Monday, June 19, 2017

The Many Origins of Father’s Day.

 
The campaign to celebrate the nation’s fathers did not meet with the same enthusiasm as that of the Mothers’ Day. This, perhaps, was because “fathers haven’t the same sentimental appeal that mothers have.”  

A Spokane, Washington woman named Sonora Smart Dodd, one of six children raised by a widower, tried to establish an official equivalent to Mother’s Day for male parents. She went to local churches, the YMCA, shopkeepers and government officials to drum up support for her idea, and she was successful: Washington State celebrated the nation’s first statewide Father’s Day on June 19, 1910.  

Slowly, the holiday spread. In 1916, President Wilson honored the day by using telegraph signals to unfurl a flag in Spokane when he pressed a button in Washington, D.C. In 1924, President Calvin Coolidge urged state governments to observe Father’s Day. Today, the day honoring fathers is celebrated in the United States on the third Sunday of June: Father’s Day 2017 occurs on June 18; the following year, Father’s Day 2018 falls on June 17.

 
In other countries, especially in Europe and Latin America, fathers have always been honored on St. Joseph’s Day, a traditional Catholic holiday that falls on March 19.  
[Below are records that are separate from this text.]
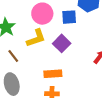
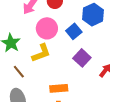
blue square: (69, 17) -> (74, 31), turned -35
purple square: (62, 43) -> (82, 58), moved

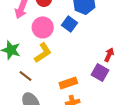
purple square: (82, 58) -> (100, 73), moved

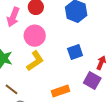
blue square: (69, 24) -> (75, 52), moved, turned 35
brown line: (26, 76) -> (11, 89), moved

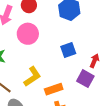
yellow L-shape: (35, 61) -> (32, 77), moved

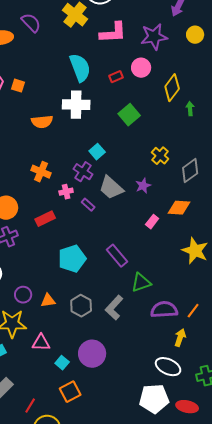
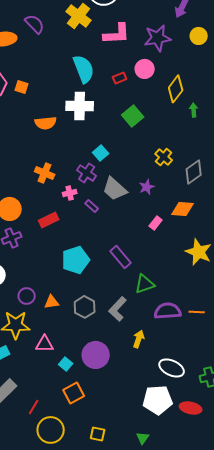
orange line: (193, 311) -> (197, 312), turned 56
yellow arrow: (180, 338) -> (139, 339), moved

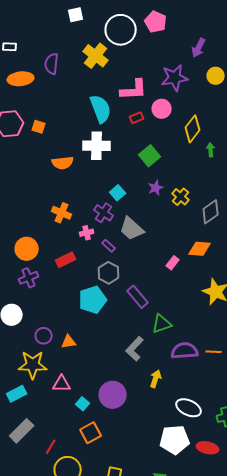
purple semicircle: (35, 24) -> (52, 64), turned -130
pink L-shape: (117, 34) -> (134, 90), moved
purple star: (147, 187) -> (156, 188), moved
gray hexagon: (85, 307) -> (109, 273), moved

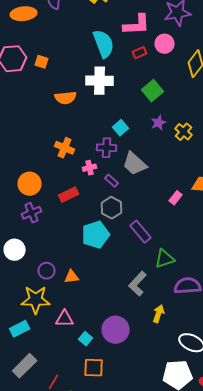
purple cross: (104, 213) -> (107, 148), turned -30
orange square: (91, 433) -> (94, 368), turned 30

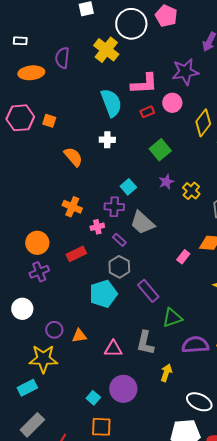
white cross: (100, 81) -> (107, 140), size x0.6
orange semicircle: (66, 98) -> (73, 157), turned -125
gray L-shape: (138, 284) -> (145, 343), turned -30
pink triangle: (65, 319) -> (113, 349), moved

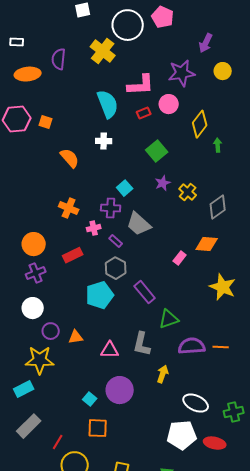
white circle: (22, 309) -> (33, 308), moved

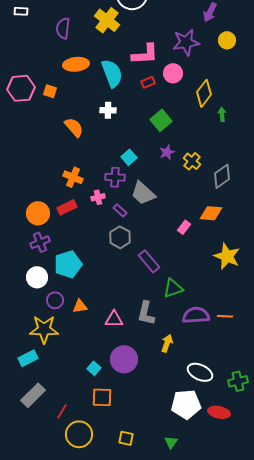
orange ellipse: (28, 74) -> (76, 64), moved
red rectangle: (73, 255) -> (67, 207), moved
cyan pentagon: (100, 295) -> (68, 264), moved

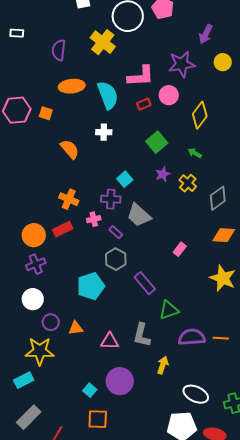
green arrow: (222, 114) -> (195, 153), moved, turned -56
orange diamond: (211, 213) -> (224, 235), moved
cyan pentagon: (68, 264) -> (91, 286), moved

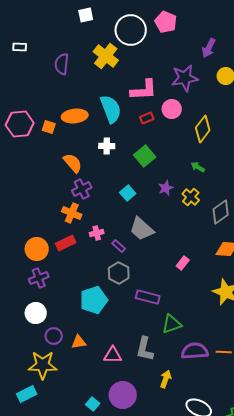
orange ellipse: (72, 86) -> (75, 116), moved
green square: (157, 142) -> (145, 156), moved
purple cross: (111, 199) -> (82, 189), moved, turned -30
purple rectangle: (145, 283) -> (148, 297), turned -35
During the 1920s and 1930s, a movement arose to scrap Mother’s Day and Father’s Day altogether in favor of a single holiday, Parents’ Day. Every year on Mother’s Day, pro-Parents’ Day groups rallied in New York City’s Central Park, a public reminder that both parents should be loved and respected together. Paradoxically however, the Great Depression derailed this effort to combine and de-commercialize the holidays. Struggling retailers and advertisers redoubled their efforts to make Father’s Day a “second Christmas” for men, promoting goods such as neckties, hats, socks, pipes and tobacco, golf clubs and other sporting goods, and greeting cards.

And finally, in 1972, during a hard-fought presidential re-election campaign, Richard Nixon signed a proclamation making Father’s Day a federal holiday. Today, economists estimate that Americans spend more than $1 billion each year on Father’s Day gifts.